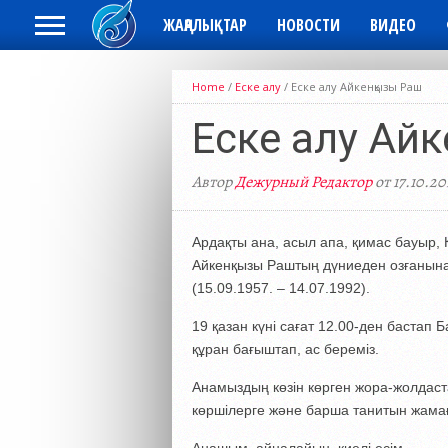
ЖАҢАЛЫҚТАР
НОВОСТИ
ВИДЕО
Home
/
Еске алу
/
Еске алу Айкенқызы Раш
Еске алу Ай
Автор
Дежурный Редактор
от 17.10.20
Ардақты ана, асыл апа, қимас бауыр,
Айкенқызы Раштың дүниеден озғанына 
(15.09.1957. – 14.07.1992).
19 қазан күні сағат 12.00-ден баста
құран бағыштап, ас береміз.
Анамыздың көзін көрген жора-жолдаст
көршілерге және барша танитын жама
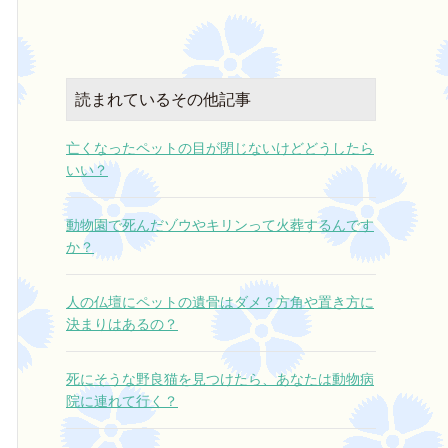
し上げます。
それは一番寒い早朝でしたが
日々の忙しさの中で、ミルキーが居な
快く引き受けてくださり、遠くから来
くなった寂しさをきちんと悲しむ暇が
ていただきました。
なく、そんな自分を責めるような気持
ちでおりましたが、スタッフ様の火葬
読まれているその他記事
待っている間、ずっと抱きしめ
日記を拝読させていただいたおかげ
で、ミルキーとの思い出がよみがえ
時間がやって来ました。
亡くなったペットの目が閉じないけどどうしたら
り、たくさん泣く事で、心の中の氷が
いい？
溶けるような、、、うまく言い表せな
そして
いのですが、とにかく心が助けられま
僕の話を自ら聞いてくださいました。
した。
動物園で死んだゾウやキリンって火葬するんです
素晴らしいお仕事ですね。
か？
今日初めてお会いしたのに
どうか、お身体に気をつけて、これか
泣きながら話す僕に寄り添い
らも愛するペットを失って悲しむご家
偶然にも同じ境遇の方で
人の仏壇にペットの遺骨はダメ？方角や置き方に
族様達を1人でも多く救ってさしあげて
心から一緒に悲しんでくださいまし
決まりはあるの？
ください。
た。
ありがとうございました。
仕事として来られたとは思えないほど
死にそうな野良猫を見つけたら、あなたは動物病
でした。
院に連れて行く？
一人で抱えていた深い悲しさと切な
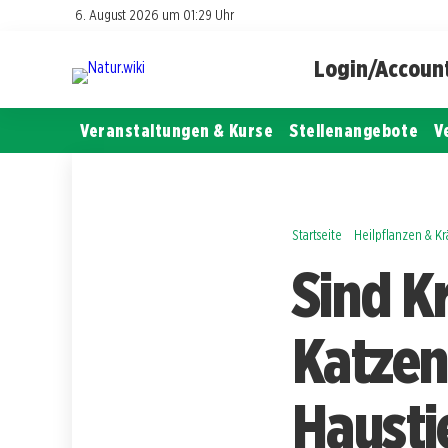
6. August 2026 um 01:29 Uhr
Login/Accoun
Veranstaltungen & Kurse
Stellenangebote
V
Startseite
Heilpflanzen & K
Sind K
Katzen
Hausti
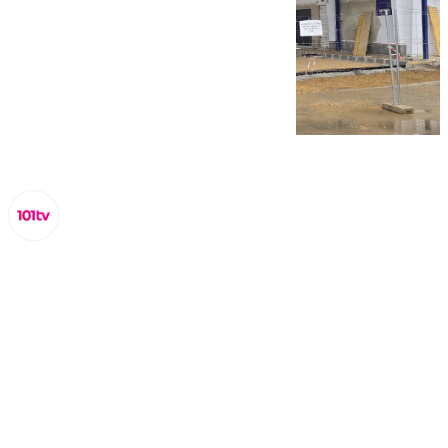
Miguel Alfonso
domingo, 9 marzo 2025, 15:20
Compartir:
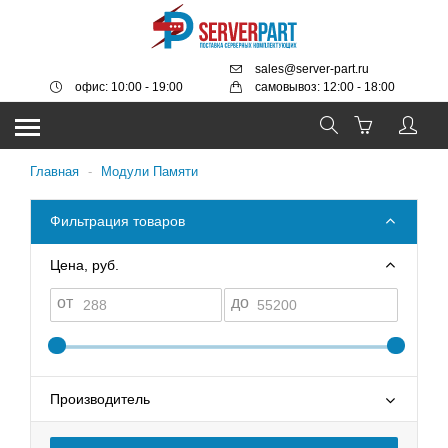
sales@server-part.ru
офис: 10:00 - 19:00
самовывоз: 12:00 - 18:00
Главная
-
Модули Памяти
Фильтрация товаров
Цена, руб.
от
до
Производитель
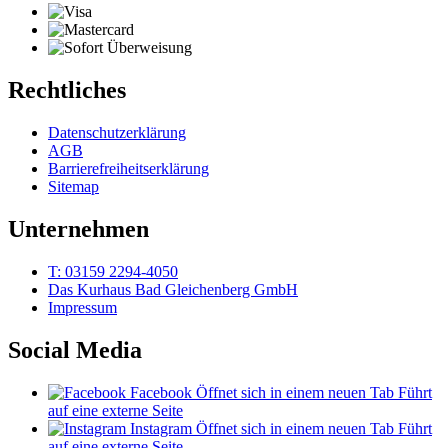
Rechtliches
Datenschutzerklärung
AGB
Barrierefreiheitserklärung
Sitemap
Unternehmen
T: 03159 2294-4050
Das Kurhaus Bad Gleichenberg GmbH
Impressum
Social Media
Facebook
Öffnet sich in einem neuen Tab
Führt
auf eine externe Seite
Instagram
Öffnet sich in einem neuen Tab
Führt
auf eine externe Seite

────────────────────────────────────────

Exercise prompt: With the pictures left out, copy exactly the lines above from the line containing "Login/Accoun" through the last line of the entries.

Expected answer:
Login/Accoun
Veranstaltungen & Kurse
Stellenangebote
V
Startseite
Heilpflanzen & K
Sind K
Katzen
Hausti
Miguel Alfonso
domingo, 9 marzo 2025, 15:20
Compartir:
sales@server-part.ru
офис: 10:00 - 19:00
самовывоз: 12:00 - 18:00
Главная
-
Модули Памяти
Фильтрация товаров
Цена, руб.
от
до
Производитель
Rechtliches
Datenschutzerklärung
AGB
Barrierefreiheitserklärung
Sitemap
Unternehmen
T: 03159 2294-4050
Das Kurhaus Bad Gleichenberg GmbH
Impressum
Social Media
Facebook
Öffnet sich in einem neuen Tab
Führt
auf eine externe Seite
Instagram
Öffnet sich in einem neuen Tab
Führt
auf eine externe Seite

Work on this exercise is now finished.